Simple, right? There's only one special case: If both cards are of equal value (same number, suits don't matter), each player draws three more cards from the top of their stack and places them face-down on the table. Then they present the next card from the stack. Whoever draws the higher card takes all ten cards on the table and adds them to the bottom of their stack. If the cards are equal again, repeat this procedure until a winner is decided.

The Code

Since we're going to be simulating a game, we will start by programming the game's logic. First, we'll create a list to hold our deck of cards.

A Deck of Cards

Since aces are high, we'll use the numbers 2–14 to represent the card values 2–10 followed by jack, queen, king, and ace. Since suits don't matter, we'll add each card four times to reach a total of 52.

cards = []
for i in range(13):
    cards.append(i + 2)
# cards = [2, 3, 4, 5, 6, 7, 8, 9, 10, 11, 12, 13, 14]

deck = []
for i in range(4):
    for card in cards:
        deck.append(card)

Let's analyze how this code works.

• First we initialize a variable named cards as an empty list.
• We then create a loop through the numbers 0–12.
• In every iteration of the loop, we add 2 to the current number i and append the result to the end of the list before moving on to the next iteration. append is a built-in function available to any list and adds the given item to the end of the list.

We now have a list of the numbers 2–14. In order to make a deck, we need to add these numbers 4 times to simulate the 4 suits:

• We initialize the deck variable as an empty list.
• We create a loop with 4 iterations, one for each suit (♠ ♥ ♦ ♣)
• In each iteration, we create an inner loop to loop through all 13 cards again and append them to the deck one by one.

We now have a full deck of 52 cards.

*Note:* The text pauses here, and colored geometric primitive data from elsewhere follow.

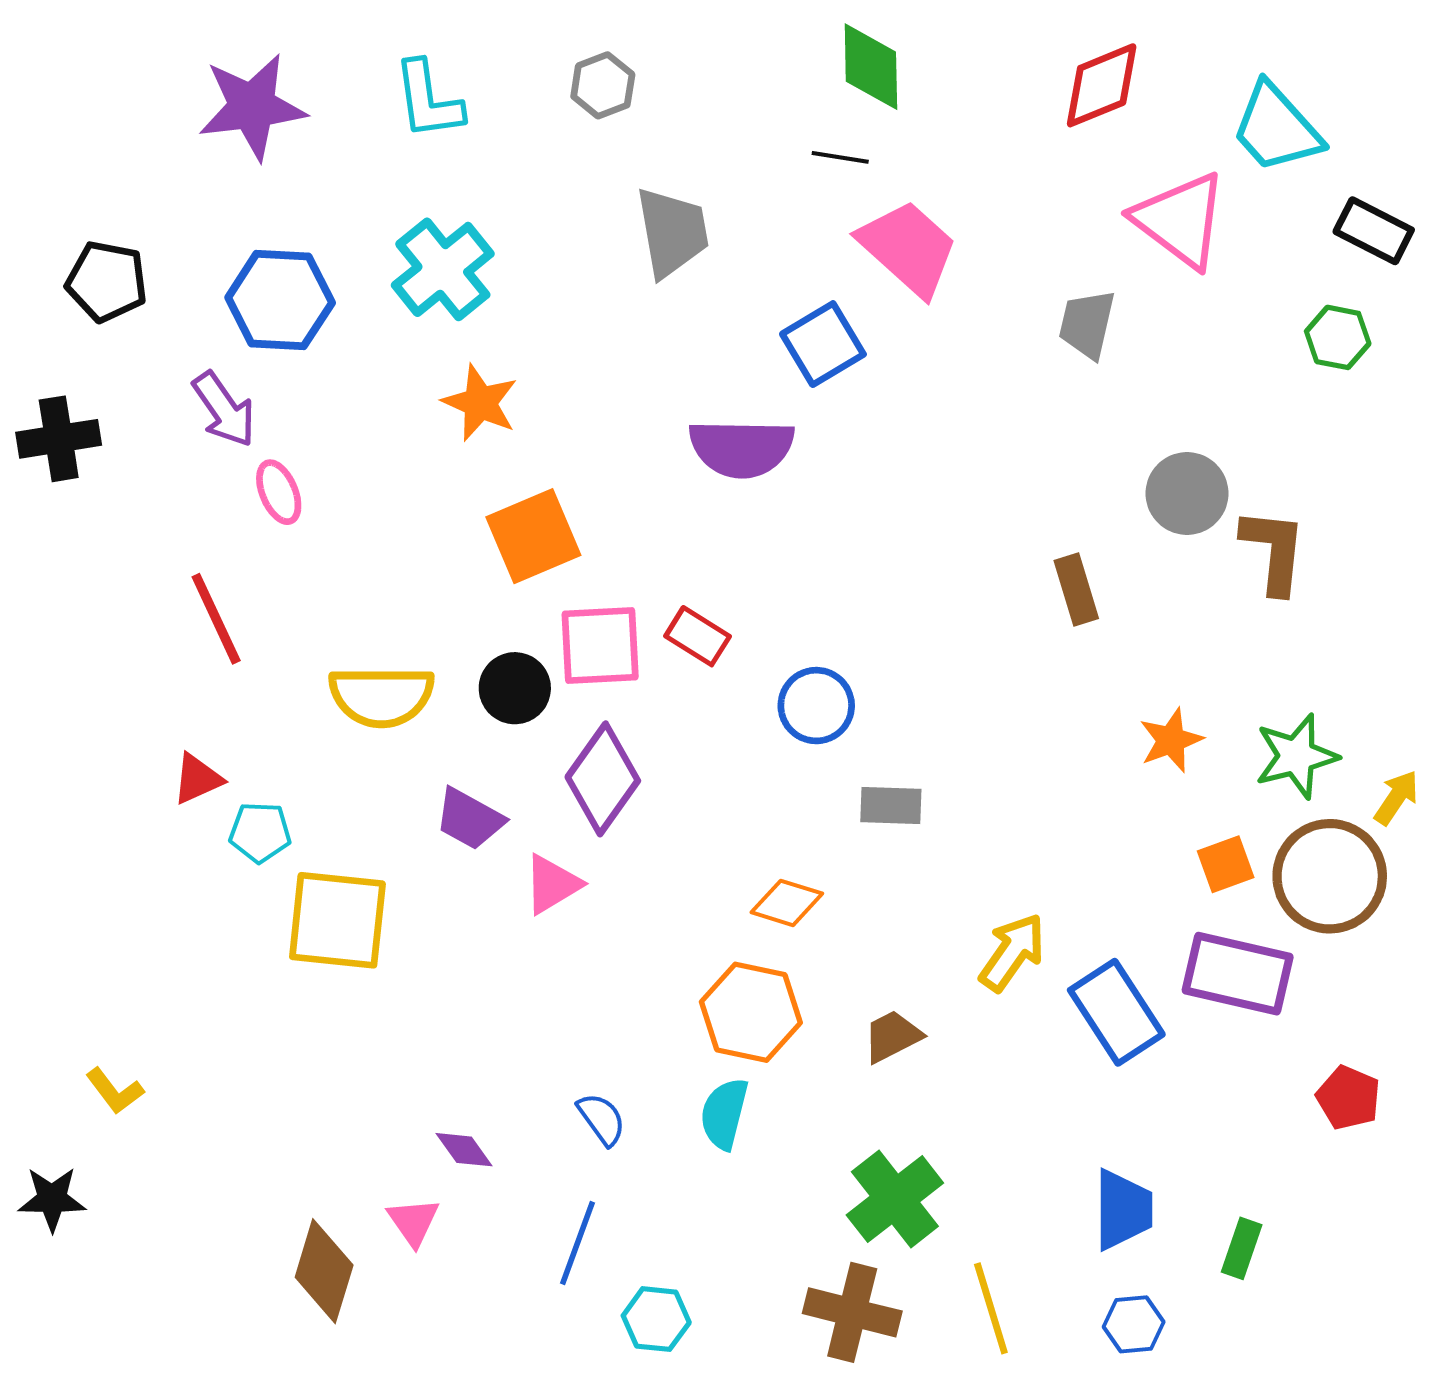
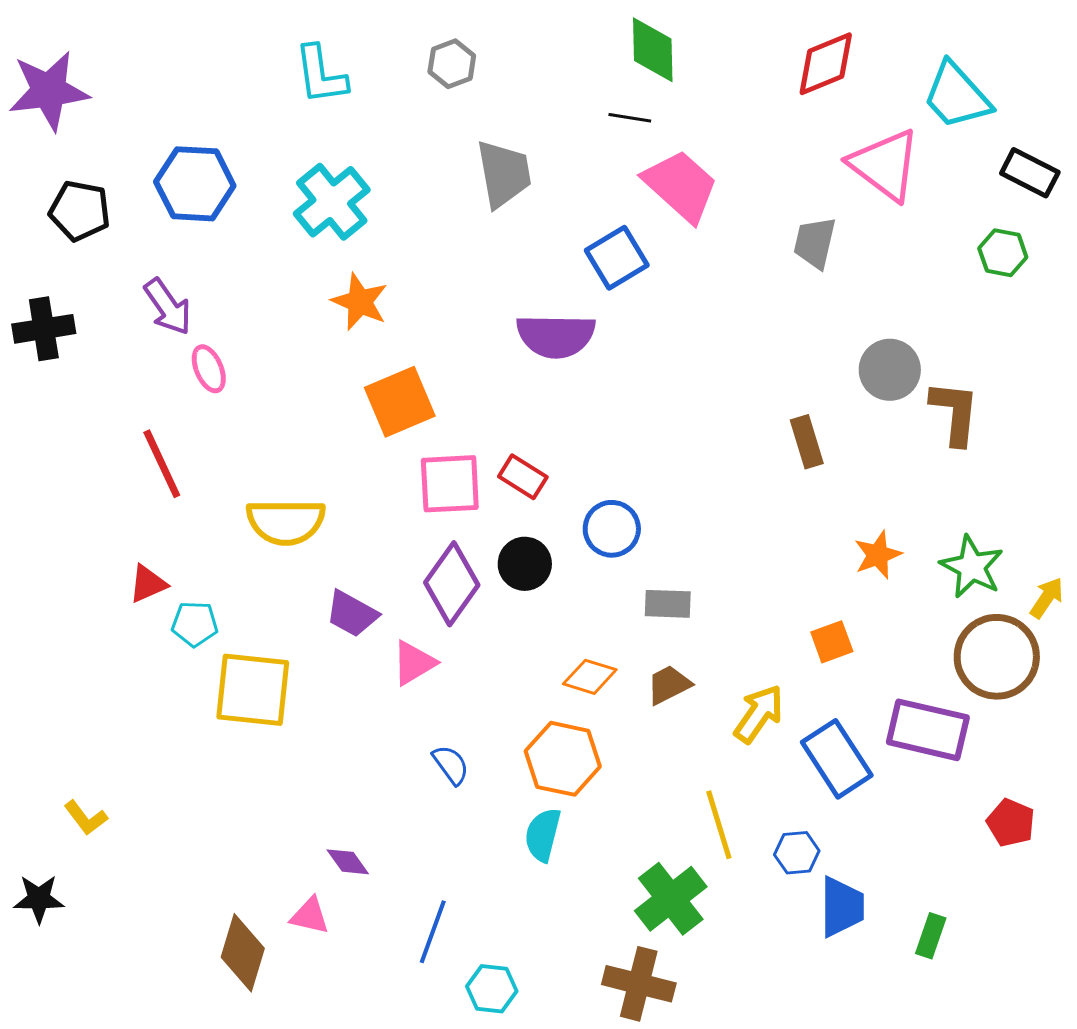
purple star: (252, 107) -> (49, 91), moved
blue hexagon: (280, 300) -> (195, 184), moved
black circle: (515, 688) -> (525, 564), moved
green star: (1296, 756) -> (972, 567), turned -30
orange square: (1226, 864) -> (832, 642), moved
brown trapezoid: (892, 1036) -> (669, 685), moved
blue semicircle: (601, 1119) -> (451, 765), moved
pink triangle: (413, 1222) -> (310, 916), turned -42
yellow line: (991, 1308) -> (719, 825), moved
blue hexagon: (1134, 1324) -> (797, 853), moved

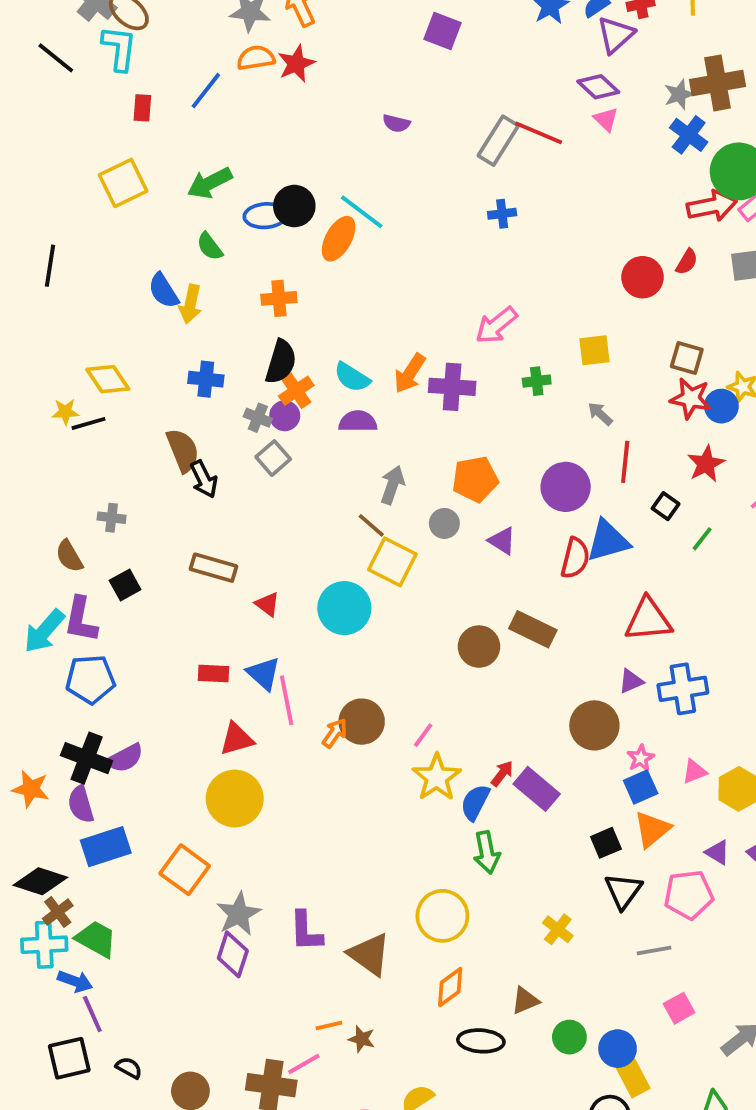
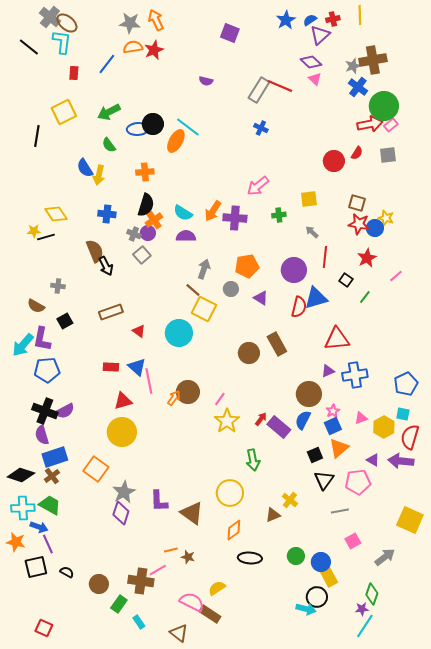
blue cross: (502, 214) -> (261, 128), turned 32
black line: (50, 266) -> (37, 136), moved
brown semicircle: (69, 556) -> (36, 306), turned -30
brown rectangle: (214, 568) -> (111, 312), turned -35
brown rectangle: (533, 629) -> (277, 344), turned 35
orange star: (31, 789) -> (16, 542), moved
blue semicircle: (475, 802) -> (303, 420), moved
brown cross: (58, 912) -> (52, 476), moved
brown triangle: (525, 1001) -> (273, 515), moved

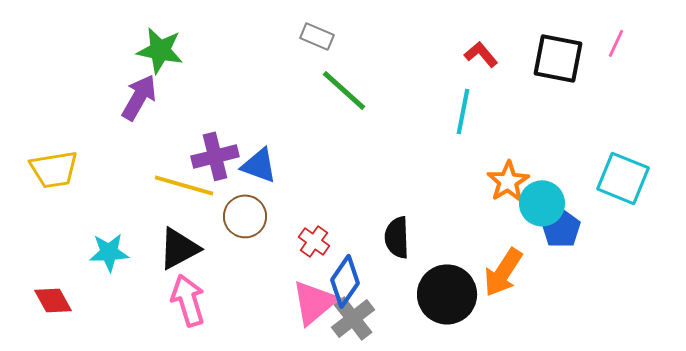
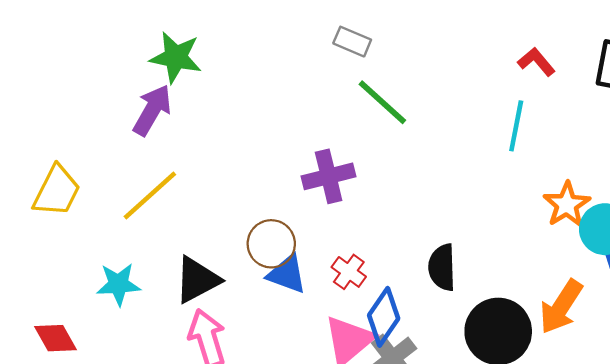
purple cross: (215, 156) -> (329, 176), moved
blue triangle: (259, 165) -> (287, 274), moved
yellow trapezoid: (54, 169) -> (57, 191), turned -54
yellow line: (184, 185) -> (150, 195), moved, turned -58

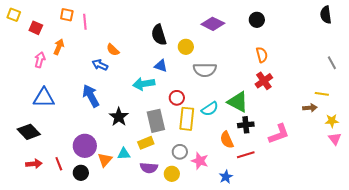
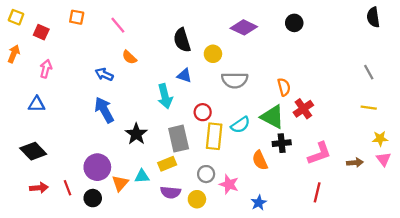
pink line: (85, 22) -> (118, 25), moved, turned -35
orange arrow: (59, 47) -> (14, 54), moved
orange semicircle: (262, 55) -> (284, 87), moved
gray line: (332, 63) -> (369, 72), moved
blue arrow: (100, 65) -> (104, 74), moved
red cross: (264, 81) -> (303, 109), moved
cyan arrow: (144, 84) -> (165, 96), turned -95
blue triangle: (44, 98) -> (37, 104), moved, size x0.7
brown arrow: (310, 108) -> (355, 163), moved
red line: (246, 155) -> (317, 192), moved, turned -60

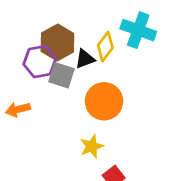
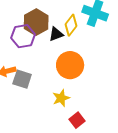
gray square: (62, 75) -> (22, 79), moved

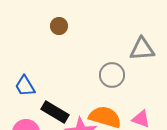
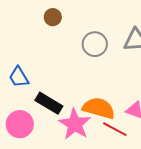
gray circle: (112, 75) -> (95, 44), moved

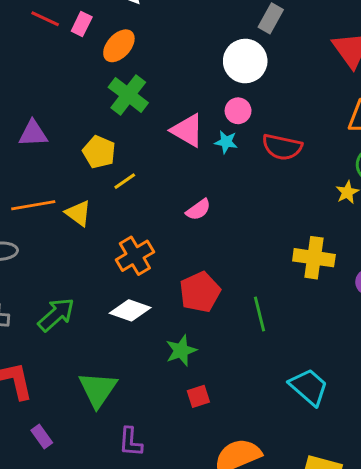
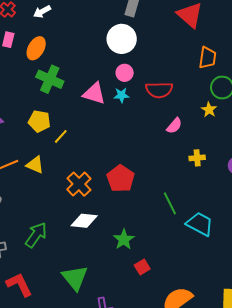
pink semicircle: (198, 210) -> (174, 126), moved
yellow cross: (314, 258) -> (197, 158), size x0.6
red pentagon: (200, 292) -> (121, 179), moved
cyan trapezoid: (309, 387) -> (200, 224), moved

The code we used to get there works fine but it's a little more complicated than it needs to be. In order to produce the same deck of 52 cards, we could also write:

cards = [i + 2 for i in range(13)]
deck = cards * 4

Here, we use a list comprehension which is a shorthand syntax and allows us to populate a list using a for loop with very little extra code. In order to repeat the list of cards 4 times, Python allows us to "multiply" the list using the * operator.

Shuffling and Dealing

Now that we have our deck, we'll need to shuffle the cards and then deal half to each player. Lucky for us, shuffling a list is easy using the random library which should come included with your Python installation. We can include modules such as the random library in our code by using the import keyword:

from random import shuffle

shuffle(deck)

This will randomly rearrange the order of the cards in the list we called deck. We can now proceed to deal the cards. Since the order is already random and each player gets half of the deck, we can simply split the list in the middle:

middle = len(deck) // 2
player1 = deck[:middle]
player2 = deck[middle:]

There's a few tricks hidden in there. Let's go through them one at a time:

• The len function takes a list and returns its length, so len(deck) will return the number 52.
• We divide the number 52 in half to get the index of the middle of the deck. An index is a term used to describe a position in a list and can be used to read the corresponding item. For example, deck[0] will return the first item in deck.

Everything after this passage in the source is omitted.